Riwayat Korupsi di DPR
Kasus korupsi di DPR bukanlah hal baru. Sepanjang sejarahnya, banyak anggota DPR yang terjerat kasus korupsi. Contohnya adalah Azis Syamsuddin, mantan Wakil Ketua DPR yang ditahan karena menyuap penyidik KPK. Selain itu, Setya Novanto, mantan Ketua DPR, juga terbukti bersalah dalam kasus korupsi pengadaan KTP-el. Hal ini menunjukkan bahwa korupsi di DPR adalah masalah sistemik yang melibatkan berbagai pihak, termasuk pimpinan dan anggota DPR.

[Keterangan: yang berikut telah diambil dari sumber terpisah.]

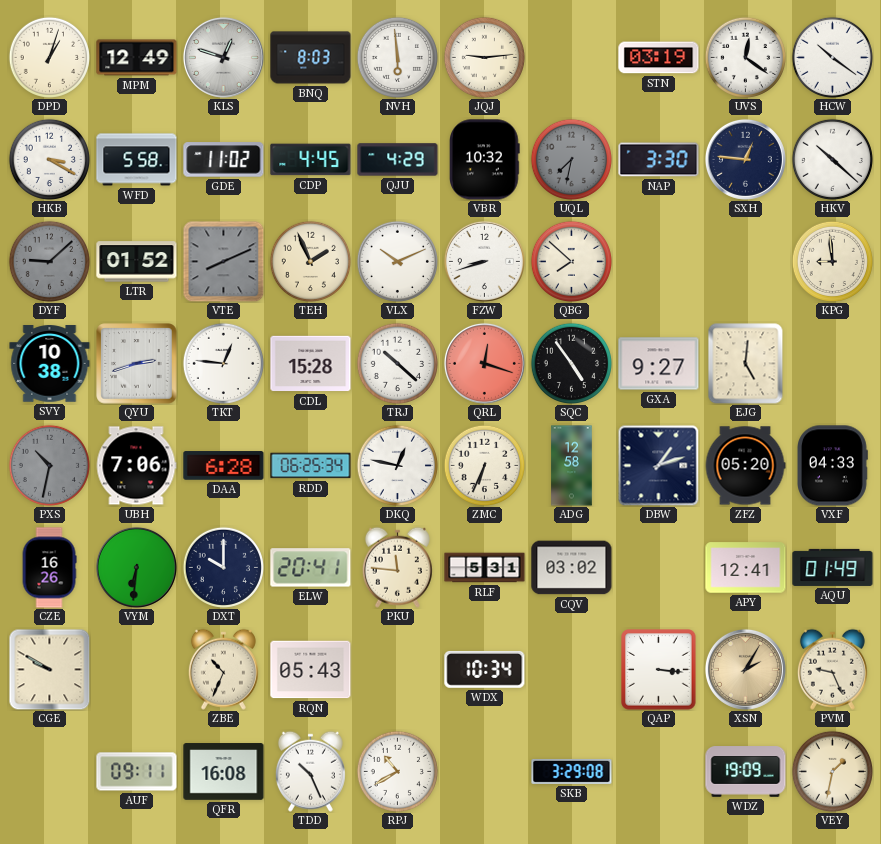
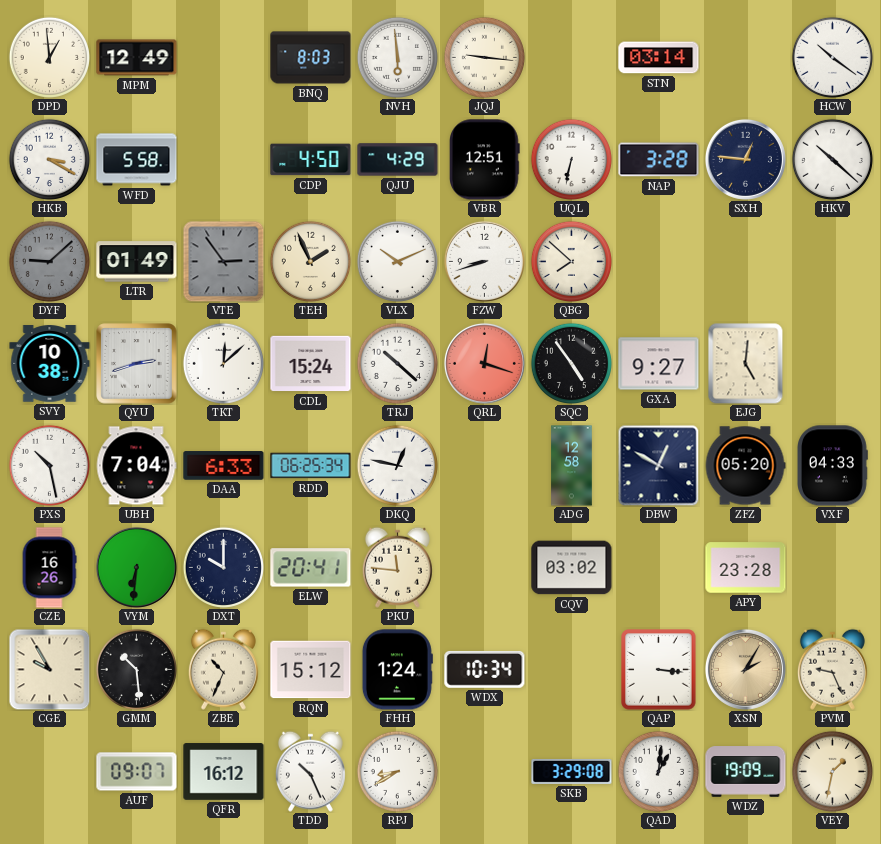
DPD: 1:03 -> 12:59
KLS: 12:48 -> none
JQJ: 9:14 -> 9:16
STN: 03:19 -> 03:14
UVS: 12:21 -> none
GDE: 11:02 -> none
CDP: 4:45 -> 4:50
VBR: 10:32 -> 12:51
UQL: 7:32 -> 6:32
UQL dial: grey -> white
NAP: 3:30 -> 3:28
LTR: 01:52 -> 01:49
VTE: 8:11 -> 2:54
KPG: 8:59 -> none
TKT: 12:46 -> 12:08
CDL: 15:28 -> 15:24
PXS: 10:32 -> 10:28
PXS dial: grey -> white
UBH: 7:06 -> 7:04
DAA: 6:28 -> 6:33
ZMC: 6:34 -> none
DBW: 1:12 -> 12:50
RLF: 5:31 -> none
APY: 12:41 -> 23:28
AQU: 01:49 -> none
CGE: 9:50 -> 9:55
GMM: none -> 10:29
RQN: 05:43 -> 15:12
FHH: none -> 1:24
AUF: 09:11 -> 09:07
QFR: 16:08 -> 16:12
RPJ: 10:40 -> 8:40
QAD: none -> 1:01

Faktor Penyebab Korupsi di DPR
Menurut Lucius Karus, salah satu faktor penyebab korupsi di DPR adalah integritas diri yang lemah sejak awal. Anggota DPR dengan integritas rendah mudah memanfaatkan peluang untuk memperkaya diri atau bersekongkol dengan orang lain demi keuntungan kelompok. Selain itu, kewenangan DPR yang besar di bidang anggaran juga menjadi celah yang sering dimanfaatkan untuk korupsi. Kuasa mereka atas informasi terkait anggaran negara beserta program dan proyek yang akan dikerjakan pemerintah kerap menjadi instrumen bagi terjadinya korupsi.
Harapan untuk Masa Depan DPR
Meskipun kasus korupsi terus terjadi, harapan tetap ada. Ketua sementara KPK Nawawi Pomolango berharap agar anggota DPR 2024-2029 menjadi wakil rakyat yang berintegritas baik dan tidak akan ada praktik korupsi lagi. Namun, pesimisme juga muncul dari beberapa ahli, seperti Zainal Arifin Mochtar, yang meragukan kemampuan DPR periode berikutnya untuk menghentikan kecenderungan koruptif. Ia menilai dukungan pemerintah terhadap aparat penegak hukum sangat penting untuk memberantas korupsi di DPR.